Yifan uśmiechnął się szeroko gratulując sobie w duchu.
*
Spędzali razem coraz więcej czasu. W przerwach pomiędzy kolejnymi występami i wywiadami Yifan uczył Chanyeola jak rozprowadzać podkład, nakładać cienie, kleić sztuczne rzęsy. Za modela samego siebie zaproponował Minseok, któremu było wszystko jedno jeśli chodzi o makijaże. Zaraz po skończonych zajęciach zakładał słuchawki i pozwalał się udziwaczniać jak to nazywał.
Park był wciąż tak samo pozytywnie nastawiony do życia, jak Kris zapamiętał. Z nim samym było dużo gorzej. Codziennie czuł się strasznie patrząc na swoje odbicie w lustrze. Nie mógł szukać pomocy, gdyż sam był sobie winien poza tym, przy trybie pracy jaki teraz miał nie było to zbytnio możliwe. Rozmawiał przez telefon z matką dając jej do zrozumienia, że teraz czuje się szczęśliwy jak nigdy dotąd, choć tak naprawdę przepłakał wiele nocy z tego powodu. Tylko przy Chanyeolu czuł się inaczej, bo wtedy wiedział, że to co zrobił, miało sens. Jakikolwiek.
*
Pewnego wieczoru, kiedy właśnie skończyli grać w grę video i jak zwykle ograł młodszego przez chwilę miał wrażenie, że znów jest sobą, że nigdy nie odszedł z EXO i nie zaczął nowego życia. Ale to było tylko złudzenie, które prysło szybciej niż się pojawiło.
- Dziękuję - usłyszał nagle głos Chanyeola i odwrócił głowę w jego stronę.
-Za co mi niby dziękujesz? Za to, że pokazałam ci, że nie masz ze mną szans? - zaśmiał się dziarsko, unosząc brwi.
- Nie...w ogóle, że tu jesteś i tak ze mną siedzisz. Przecież masz jakieś swoje życie i nie musisz tego robić.
- A nie przyszło ci do głowy, że może chcę to robić?
Uśmiech Parka sprawił, że wewnątrz niego znów wszystko drżało.
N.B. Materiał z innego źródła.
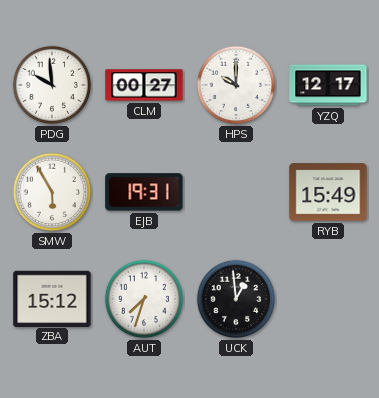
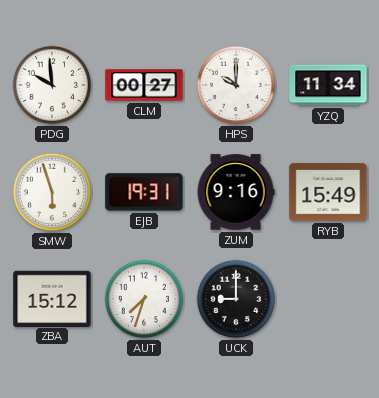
YZQ: 12:17 -> 11:34
SMW: 5:55 -> 5:57
ZUM: none -> 9:16
UCK: 12:59 -> 9:00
- Miałem kiedyś przyjaciela, który robił ze mną bardzo podobne rzeczy. Ale niestety, od jakiegoś roku nie mam z nim kontaktu. Starałem się zadzwonić, ale nie odbiera. Przeprowadziłem drobne śledztwo i okazało się, że jakby wyparował. Nigdzie go nie ma.
Ależ ja jestem przecież tutaj, Channie chciał powiedzieć, ale zamiast tego tylko mocniej ścisnął jego dłoń.
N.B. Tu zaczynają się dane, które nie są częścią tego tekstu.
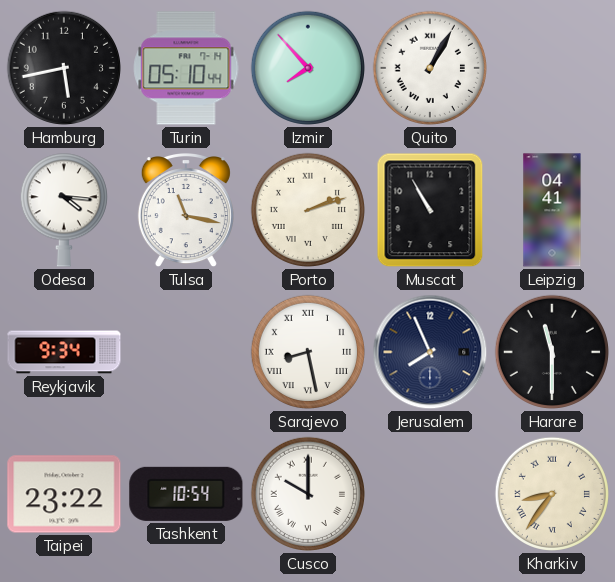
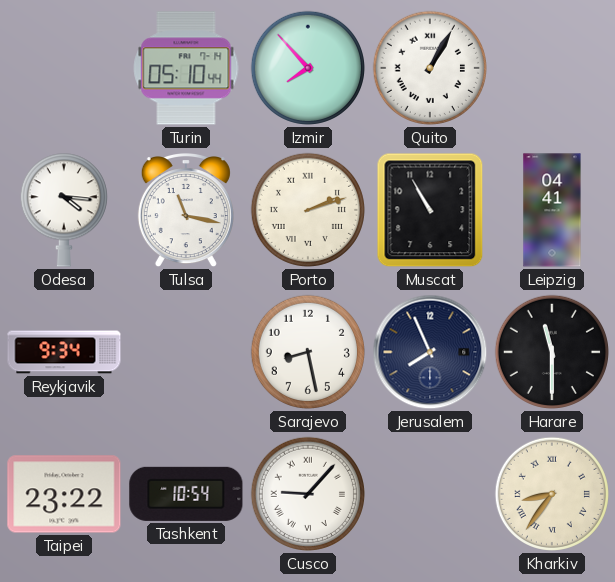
Hamburg: 5:43 -> none
Sarajevo numerals: Roman -> Arabic
Cusco: 10:00 -> 9:07
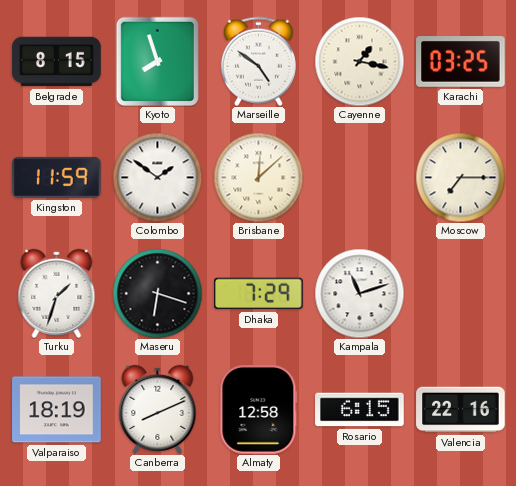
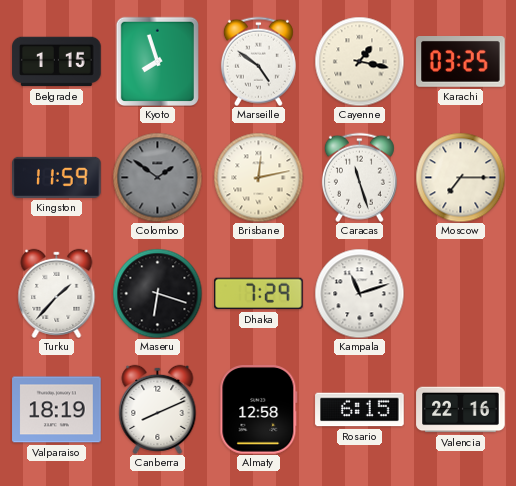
Belgrade: 8:15 -> 1:15
Colombo dial: white -> grey
Brisbane: 12:08 -> 12:13
Caracas: none -> 11:27
Turku: 1:33 -> 1:37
- Czasami ludzie odchodzą po to, żeby zrobić miejsce w twoim życiu innym - rzekł po chwili milczenia starannie dobierając słowa.
- Tak...chyba masz rację - przytaknął Chanyeol odpychając od siebie smutek.
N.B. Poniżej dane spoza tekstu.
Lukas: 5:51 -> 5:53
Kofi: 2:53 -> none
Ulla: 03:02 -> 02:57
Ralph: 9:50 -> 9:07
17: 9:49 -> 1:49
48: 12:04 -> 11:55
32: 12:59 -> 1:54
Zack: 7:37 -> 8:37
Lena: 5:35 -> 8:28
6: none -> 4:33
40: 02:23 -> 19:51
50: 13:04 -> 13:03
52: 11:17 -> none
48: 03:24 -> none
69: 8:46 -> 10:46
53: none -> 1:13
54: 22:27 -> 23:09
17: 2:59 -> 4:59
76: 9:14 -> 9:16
- Jeszcze raz dzięki za dziś. Chyba pójdę już spać.
- Idź, idź, dobrej nocy. I nie ma za co - uśmiechnął się wstając z sofy i zaczął odrobinę porządkować pokój dzienny apartamentowca, który obecnie zastępował zespołowi dorm. Po dziesięciu minutach spokojnego sprzątania kiedy już myślał tylko i wyłącznie o położeniu się do łóżka, usłyszał ciche, jakby stłumione dźwięki dochodzące z korytarza. Wychylił się, ale nikogo tam nie było. Jedynie uchylone drzwi od schowka i bijąca z wewnątrz łuna niebieskawego światła zwiastowały, że coś rzeczywiście musiało się tam dziać.
Yifan podszedł ostrożnie w to miejsce, zaglądając do środka. Światło wydobywało się z małej latarki stojącej na skrzyni z obuwiem scenicznym chłopaków. W wyłapaniu szczegółów przeszkadzała mu przeważająca w pomieszczeniu ciemność, ale to, co było widoczne wystarczyło. Chanyeol, znał przecież jego profil na pamięć, całował właśnie zawzięcie Jongina, którego twarz dużo bardziej oświetlało urządzenie, przypierając go plecami do ściany. Tamten mruczał rozkosznie, a jego dłonie powędrowały na plecy Parka.
Nagle starszy oderwał się od jego ust.
- Kocham Cię - powiedział patrząc wprost na niego i przeczesał czule palcami jego czarną czuprynę.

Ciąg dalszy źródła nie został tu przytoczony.